_Work item_. From the data, copy out every line in which the word "China" appears.
(Input data)
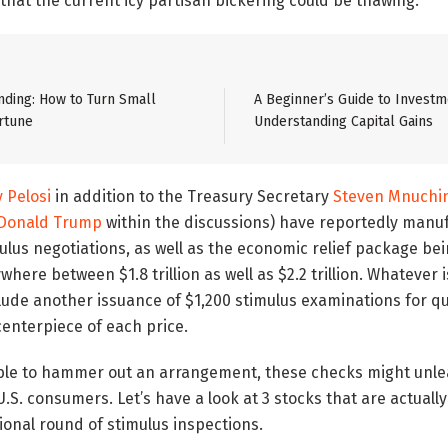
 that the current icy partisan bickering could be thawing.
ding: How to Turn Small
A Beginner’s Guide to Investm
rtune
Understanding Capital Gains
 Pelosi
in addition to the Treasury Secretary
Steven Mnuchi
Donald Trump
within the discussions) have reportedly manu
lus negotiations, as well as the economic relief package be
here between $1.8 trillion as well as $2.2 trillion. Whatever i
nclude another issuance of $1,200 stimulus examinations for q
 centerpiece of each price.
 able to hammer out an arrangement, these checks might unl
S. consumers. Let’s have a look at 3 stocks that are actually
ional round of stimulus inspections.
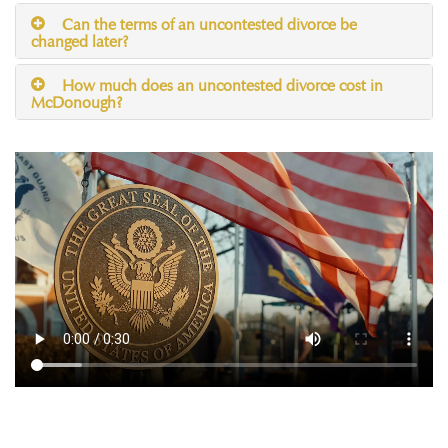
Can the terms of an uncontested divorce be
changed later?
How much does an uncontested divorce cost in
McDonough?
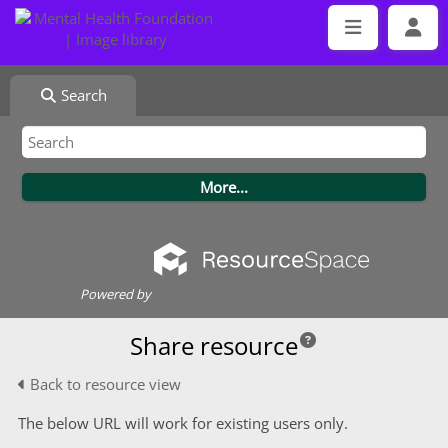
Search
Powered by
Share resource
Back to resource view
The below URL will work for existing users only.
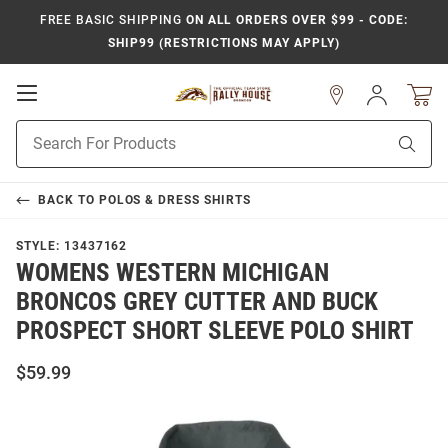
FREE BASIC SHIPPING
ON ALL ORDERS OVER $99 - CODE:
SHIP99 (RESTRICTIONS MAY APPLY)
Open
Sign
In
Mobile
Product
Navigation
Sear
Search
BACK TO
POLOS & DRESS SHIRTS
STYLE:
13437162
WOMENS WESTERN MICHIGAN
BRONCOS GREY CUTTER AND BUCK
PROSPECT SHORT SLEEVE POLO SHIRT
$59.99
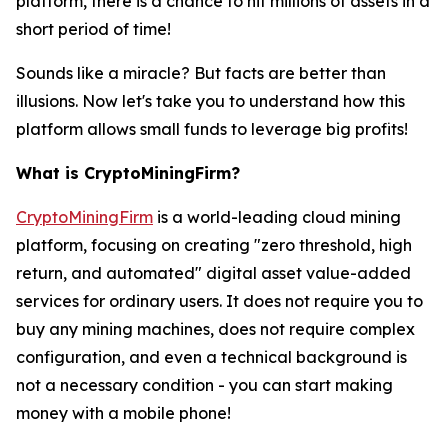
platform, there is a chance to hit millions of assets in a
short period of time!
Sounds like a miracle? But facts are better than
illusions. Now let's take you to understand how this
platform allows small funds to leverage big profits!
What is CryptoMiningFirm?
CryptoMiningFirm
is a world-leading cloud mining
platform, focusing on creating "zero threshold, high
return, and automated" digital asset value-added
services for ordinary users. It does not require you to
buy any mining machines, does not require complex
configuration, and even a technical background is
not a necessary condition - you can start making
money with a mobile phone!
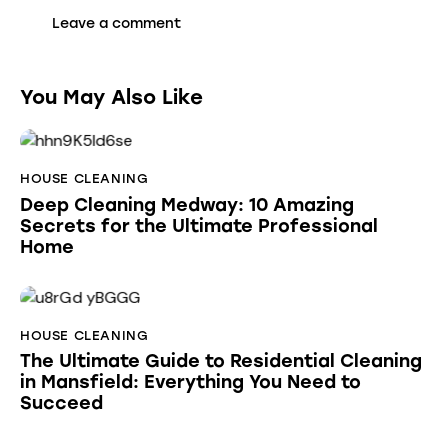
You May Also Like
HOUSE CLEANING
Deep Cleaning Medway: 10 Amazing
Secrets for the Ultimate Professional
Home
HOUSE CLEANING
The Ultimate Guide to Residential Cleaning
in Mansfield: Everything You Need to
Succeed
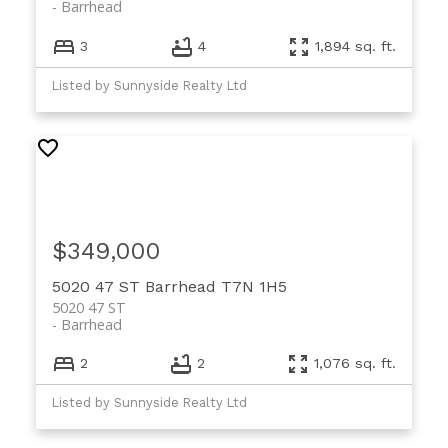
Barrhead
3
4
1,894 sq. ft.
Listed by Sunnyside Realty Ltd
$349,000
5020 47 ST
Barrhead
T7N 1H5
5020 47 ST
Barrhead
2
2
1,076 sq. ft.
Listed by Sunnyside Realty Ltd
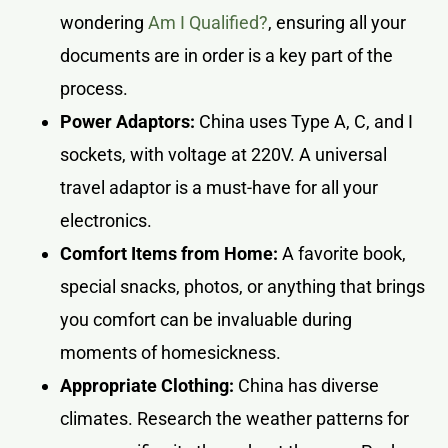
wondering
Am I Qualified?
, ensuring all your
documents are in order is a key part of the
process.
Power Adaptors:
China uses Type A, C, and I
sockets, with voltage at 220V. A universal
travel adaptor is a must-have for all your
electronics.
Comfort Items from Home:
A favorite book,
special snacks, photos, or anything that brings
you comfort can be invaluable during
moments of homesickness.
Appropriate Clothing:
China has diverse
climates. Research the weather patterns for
(End Input data)
_Exercise answer_.
China uses Type A, C, and I
China has diverse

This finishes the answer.